Kalau kami bitjara tentang kebudajaan Indonesia, kami tidak ingat kepada melap-lap hasil kebudajaan lama sampai berkilat dan untuk dibanggakan, tetapi kami memikirkan suatu penghidupan kebudajaan baru jang sehat.
- Surat Kepercayaan Gelanggang (hal. xi)
Tiga Menguak Takdir adalah cita-cita dari ketiga penggagasnya: Chairil Anwar, Rivai Apin, dan Asrul Sani. Ide dasar atas terbitnya buku ini sudah ada di kepala mereka sejak satu setengah tahun sebelum mereka mendirikan 'Gelanggang'. Gelanggang sendiri adalah sebuah rubrik kebudayaan yang mengisi warta mingguan 'Siasat'. Tabloid Siasat mulanya diasuh oleh Chairil Anwar dan Ida Nasution. Kemudian, dilanjutkan oleh Rivai Apin, Asrul Sani, Siti Nuraini, dan terakhir oleh Ramadhan K.H.
Gelanggang bisa diartikan sebagai termpat berkumpulnya sastrawan Angkatan '45. Pada waktu itu, Chairil-Rivai-Asrul hendak menjadikan Gelanggang sebagai suatu kumpulan kesenian (Kunstkring). Tetapi, setelah melalui berbagai diskusi dan pertukaran pikiran, mereka menemukan bahwa belum ada suatu dasar yang menjiwai pertanggungjawaban atas takdir mereka yang berada dalam kumpulan itu. Mereka membutuhkan sebuah angkatan untuk menamai kelompok Gelanggang ini. Angkatan ini tidak saja harus ada, tapi juga harus mempunyai pandangan hidup, suatu tujuan takdir.
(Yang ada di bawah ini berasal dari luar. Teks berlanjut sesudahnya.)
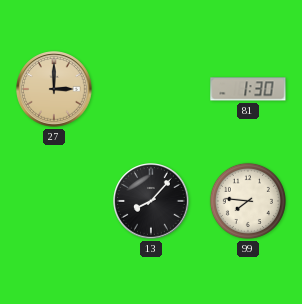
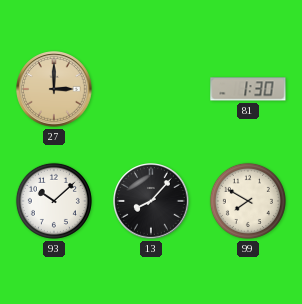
93: none -> 10:08
99: 7:46 -> 7:50
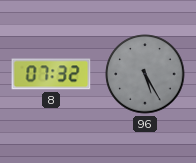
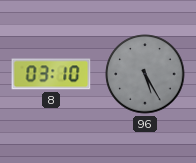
8: 07:32 -> 03:10
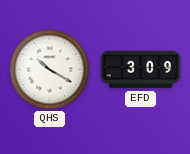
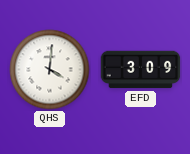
QHS: 10:20 -> 4:01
Pada dasarnya, baik Chairil Anwar, Rivai Apin, maupun Asrul Sani, menempuh jalan kesenian yang berbeda. Mereka punya jalan masing-masing, yang melatarbelakangi penciptaan karya-karya mereka. Bersatunya mereka dalam Gelanggang tidak lantas membuat setiap dari mereka harus mengikuti haluan salah seorang lainnya. Melainkan, ketiganya telah berupaya untuk menempuh jalan konsensus dan saling menghargai masing-masing pribadi.
"Pendekatan ini tidak berarti menuruti salah satu garis atau garis dari salah seorang dari kami, tapi dalam saling menghargai segi-segi yang dihadapi masing-masing. Garis dasar yang satu, bagi kami apriori, tidak usah dipertengkarkan lagi." Demikian, Asrul Sani menulis.
Kumpulan puisi ini membawa kita menyelami pemikiran dan perasaan Chairil Anwar, Rivai Apin, dan Asrul Sani. Dengan segenap perbedaan, mereka bersatu demi mencapai cita-cita yang mereka sebut sebagai 'suatu tujuan takdir'. Lantas, 'takdir' seperti apa yang sebenarnya mereka perjuangkan?
Generasi Gelanggang yang selanjutnya dikenal dengan sebutan Angkatan '45 lahir dan berawal dari kecamuk dan kegetiran atas Perang Kemerdekaan. Kemenangan atas perang akan mengantarkan kemerdekaan. 'Surat Kepercayaan Gelanggang' pun menyuratkan bahwa revolusi di tanah air kami sendiri belum selesai.
Tekanan perasaan dan pikiran semasa itu serta keadaan ekonomi yang mengguncang, telah memenjarakan kemerdekaan mereka. Puisi, lantas menjadi jalan keluar sebagai jalan pembebasan. Rivai Apin sendiri memaknai kemerdekaan kebebasan sebagai kebebasan berkata, berpikir, atau berekspresi yang harus diperjuangkan sendiri. Sedangkan, Asrul Sani, memaknainya dengan pengembaraan ke dunia luas dan alam bebas, seperti tertulis dalam puisinya, 'Surat Untuk Ibu'.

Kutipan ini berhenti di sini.